Still, tax as policy instrument is what we’re stuck with. But why then punish what you want to encourage, namely capital gains? Why punish the successful investor, the engine of the economy, by confiscating dividends earned? Why reward the inefficient manager for not running a lean operation and returning excess capital to investors who can put it to more productive use?

Nevermind that the really rich will find ways around these taxes, and the lower and middle classes – owners of pension funds, unit trusts and insurance policies – will bear the brunt. The incentive is contrary to our explicit goal: economic growth, job creation and poverty alleviation.

And when a few companies end up making money even in the face of all this opposition, what do they get? A windfall tax! “Why was you driving so fast, sonny?”

No matter that sonny invested and worked hard during the bad times, and is earning the just rewards of this risk and perseverance when things turned around. No matter that sonny didn’t get squat from government when the oil price was at $10, or the gold price at $250. Now that his bet on the future needs of the market – which is all investment really is – is proving to be right, he gets punished for it. That’ll teach sonny to invest in capacity. That’ll teach him to keep people employed and keep spending on R&D even when he’s making losses.

(Granted, companies such as Telkom and Sasol, with their regulated prices, their histories as state-owned enterprises, and their conversion into protected private monopolies, are exceptional cases. Windfall taxes and other expropriation measures are still a bad idea, because by confiscating what investors thought they had bought on good faith you discourage future investment. However, the issues relating so such state-spawn are different and beyond the limited space I have here.)

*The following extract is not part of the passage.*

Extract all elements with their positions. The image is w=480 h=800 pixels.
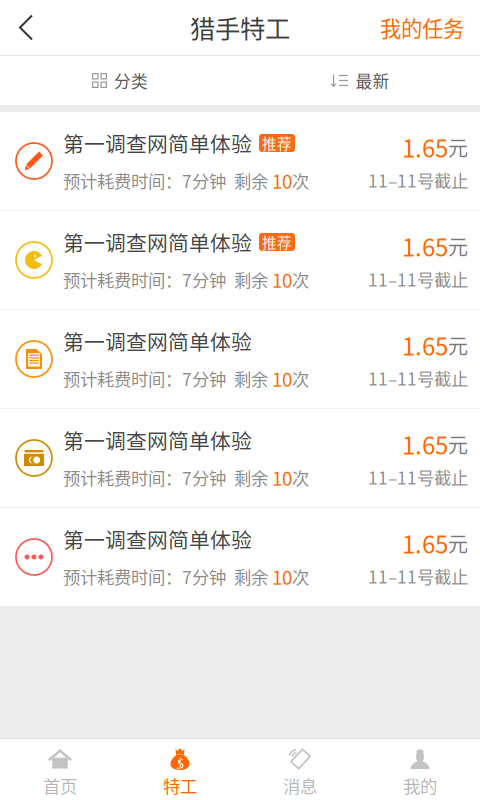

Economic freedom – the ability to pursue an occupation and own the fruit of your own labour – is an essential component of political freedom, as Milton Friedman so clearly argued.

When politicians impose laws and taxes that restrict this freedom by punishing economic success, it doesn’t matter what good causes they invoke, or how much they pillory the productive for “not caring”. The fact is that the very people the government claims to care about are hurt by such intervention. They’re a disincentive for investment, for honest business, for taking risks, for being productive, and thus they restrict the very economic growth, job creation and poverty alleviation that politicians claim to champion.

Good intentions have never fed anyone. Besides, who’s ever met a politician that doesn’t revel in the power to tax and legislate for transparently populist causes?